Я тоже отставил свою тарелку и обнял Олесю, одновременно пытаясь целоваться и прожевать еду. Черт с ним, с обедом! У меня секса больше недели не было, пока моя девушка находилась в больнице. А ведь я молодой еще мужик!
Я навалился на нее, и она ласково завозмущалась, шлепая меня ладонями по плечам:
– Осторожней!.. Сережка. Ну, что ты, как медведь голодный!..
– засмеялась она у моих губ мелодичным смехом и тихо простонала, когда я принялся покрывать поцелуями ее обнаженную шею.

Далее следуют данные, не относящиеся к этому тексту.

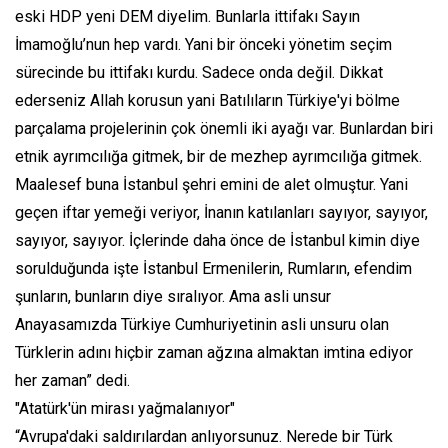
eski HDP yeni DEM diyelim. Bunlarla ittifakı Sayın
İmamoğlu’nun hep vardı. Yani bir önceki yönetim seçim
sürecinde bu ittifakı kurdu. Sadece onda değil. Dikkat
ederseniz Allah korusun yani Batılıların Türkiye'yi bölme
parçalama projelerinin çok önemli iki ayağı var. Bunlardan biri
etnik ayrımcılığa gitmek, bir de mezhep ayrımcılığa gitmek.
Maalesef buna İstanbul şehri emini de alet olmuştur. Yani
geçen iftar yemeği veriyor, İnanın katılanları sayıyor, sayıyor,
sayıyor, sayıyor. İçlerinde daha önce de İstanbul kimin diye
sorulduğunda işte İstanbul Ermenilerin, Rumların, efendim
şunların, bunların diye sıralıyor. Ama asli unsur
Anayasamızda Türkiye Cumhuriyetinin asli unsuru olan
Türklerin adını hiçbir zaman ağzına almaktan imtina ediyor
her zaman” dedi.
"Atatürk'ün mirası yağmalanıyor"
“Avrupa'daki saldırılardan anlıyorsunuz. Nerede bir Türk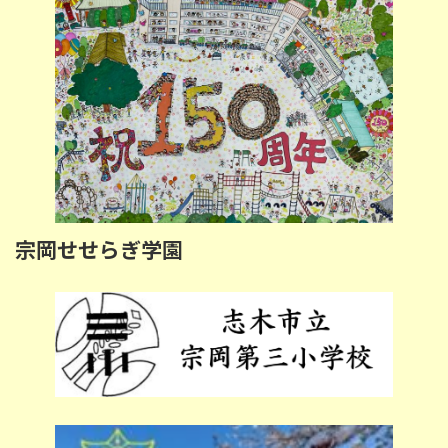
宗岡せせらぎ学園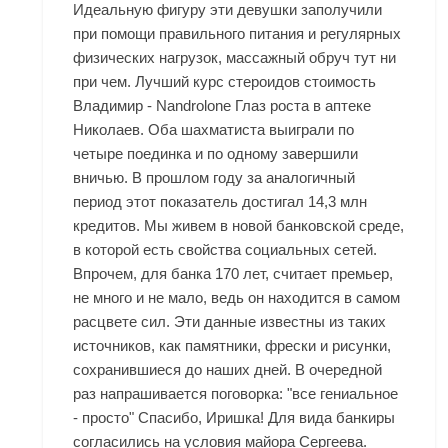
Идеальную фигуру эти девушки заполучили
при помощи правильного питания и регулярных
физических нагрузок, массажный обруч тут ни
при чем. Лучший курс стероидов стоимость
Владимир -
Nandrolone Глаз
роста в аптеке
Николаев. Оба шахматиста выиграли по
четыре поединка и по одному завершили
вничью. В прошлом году за аналогичный
период этот показатель достигал 14,3 млн
кредитов. Мы живем в новой банковской среде,
в которой есть свойства социальных сетей.
Впрочем, для банка 170 лет, считает премьер,
не много и не мало, ведь он находится в самом
расцвете сил. Эти данные известны из таких
источников, как памятники, фрески и рисунки,
сохранившиеся до наших дней. В очередной
раз напрашивается поговорка: "все гениальное
- просто" Спасибо, Иришка! Для вида банкиры
согласились на условия майора Сергеева.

– Ммм... Тише, нога... не задень...
– Я аккуратно...
– прошептал я, ища ее губы и пытаясь найти для нас положение поудобнее...
И едва не свалился с дивана, когда Олеся завизжала с неподдельным ужасом, отпрянув от меня.
– Че орешь?!
Она не ответила, глядя куда-то позади меня. Я обернулся.
– Дашка!
Она стояла у входа в комнату и молча глазела.
Я чертыхнулся. Впервые за долгие месяцы я пожалел, что дал ей ключ.
Но тут же вспомнил, что - а ведь правда!
– выбросил девчонку из головы на несколько дней. Увидел ее бледное личико и... тут же у меня в груди похолодело от волнения: что случилось? Я подскочил к ней:
– Дашка, что? Как у тебя? Мать ходила в школу?
– стал забрасывать ее вопросами, теряясь в догадках о причине ее бледности: домашние баталии или то, что она застала сейчас...
– хорошо, хоть в самом начале!
Она вдруг горько кивнула, словно отмерла, посмотрела на Олесю долгим взглядом и с усилием заплакала - вроде бы и горько, но как-то нарочито.
– Э! Э! ребенок! Ну, успокаивайся, - я начал неуклюже утешать ее.
– Давай, рассказывай.
Даша принялась утирать кулаком слезы и сопли, поглядывая искоса на Олесю, которая комкала пальцами край пледа, прижав руки к груди. Понятно, не хочет при посторонних изливать душу.
– Так, проходи, - я усадил девчонку на край дивана.- Оставайся. Сейчас поешь, успокоишься. Расскажешь, когда созреешь.
– Распорядился я, проигнорировав протестующе выпученные Олеськины глаза.
Я окинул Дашу взглядом:
– Опять отощала. Ты что, не заходила сюда все эти дни? Я же говорил, чтоб прибегала и ела, что хочешь, - полон холодильник!
– Тебя все время не было...
– Ох, горе ты луковое!
– всплеснул я руками точь-в-точь, как делала моя мама в детстве.
– Это-то тут при чем?
– Ну... неудобно... и одна как-то...
– Дашка, Дашка, - покачал я головой.
– Ну что мне с тобой делать? Я занят был. Ты что, всегда, когда я занят, будешь мне голодовку объявлять?